When it comes to creative the TV and movie generated idea of a slick person standing at the front of the behind a podium delivering the information in clear monotone can really hurt them. You were asked to create something out of nothing and that process should have infused the final result with elements that mean something to you. You aren’t presenting spreadsheets so have some passion about the work and let your client see it. Saying simple things like “I really love this idea” will let them know that you believe in the work. It will let me know you are going to bring this to life with the same passion you had when you created it. It will give them confidence that you have something invested in the project and that it means more to you and your team than just another assignment.

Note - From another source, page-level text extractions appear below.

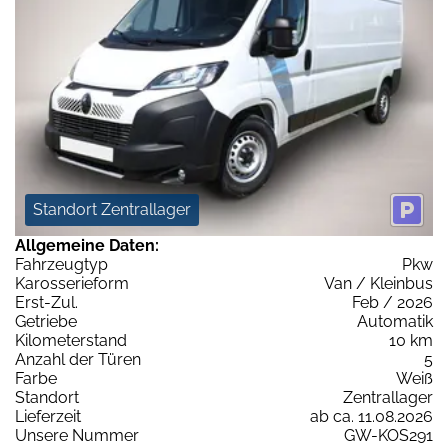
Standort Zentrallager
Allgemeine Daten:
Fahrzeugtyp
Pkw
Karosserieform
Van / Kleinbus
Erst-Zul.
Feb / 2026
Getriebe
Automatik
Kilometerstand
10 km
Anzahl der Türen
5
Farbe
Weiß
Standort
Zentrallager
Lieferzeit
ab ca. 11.08.2026
Unsere Nummer
GW-KOS291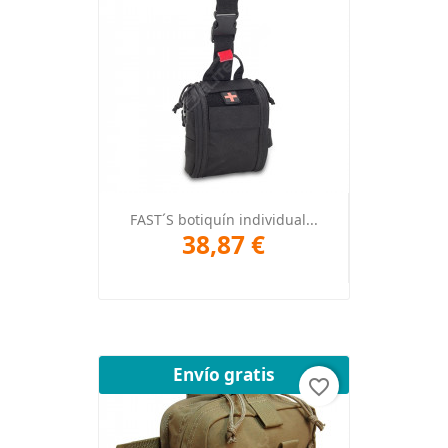
FAST´S botiquín individual...
38,87 €
Envío gratis
favorite_border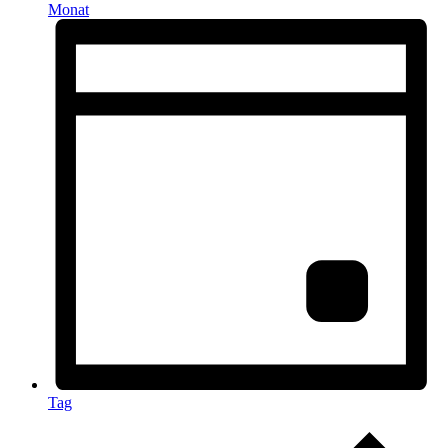
Monat
Tag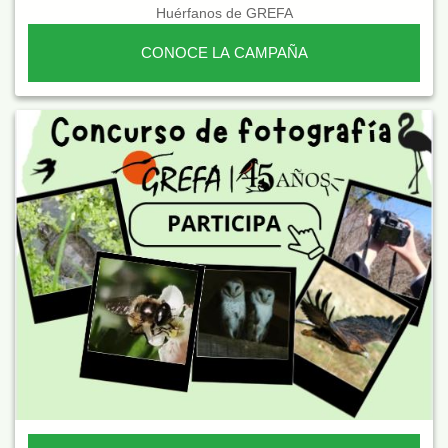
Huérfanos de GREFA
CONOCE LA CAMPAÑA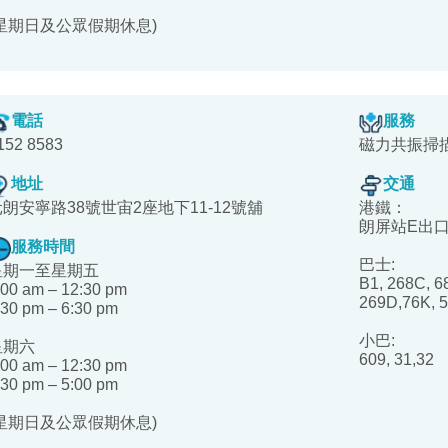
(星期日及公眾假期休息)
電話
服務
152 8583
磁力共振掃
地址
交通
元朗安寧路38號世宙2座地下11-12號舖
港鐵：
朗屏站E出
服務時間
巴士:
星期一至星期五
B1, 268C, 6
:00 am – 12:30 pm
269D,76K, 5
:30 pm – 6:30 pm
小巴:
星期六
609, 31,32
:00 am – 12:30 pm
:30 pm – 5:00 pm
(星期日及公眾假期休息)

EMOTIONAL FOCUS Go to your happy place

From the time I was around 8 years old though high school I shot competitive archery at a near Olympic level. It’s a sport of control and repetition that becomes a head game because it all about you. There is no team to jump on a mistake and save you. You win and you get all the glory. You lose and there is no one to blame but yourself. As a part of my training I had a coach who drilled it into my head that in high pressure situations nervousness is a self created emotion. When you need to make a shot your emotions are completely in your control.

Standing in front of a room full of clients needing to sell them on your concept can be intimidating. Anytime I need to deliver in a big meeting or present at a big conference I get nervous. It’s a natural reaction. The key is be aware that this is going to happen, that it is OK if it does and try to develop things to help you deal with it. For some people it is practicing the presentation until they know it forwards and backwards so they can go on autopilot. For other people it is finding comfort in going about the presentation in a ritualistic way so they find comfort and control in going through familiar ordered actions. For me it is finding a quiet place a few minutes before I need to present to sit down, close my eyes and think about something that makes me happy. It is usually something outside of work and away from whatever it is I am about to go do. Something that helps me get myself centered, clear my head and my nerves. This should be different for everyone since your personal triggers are going to be different.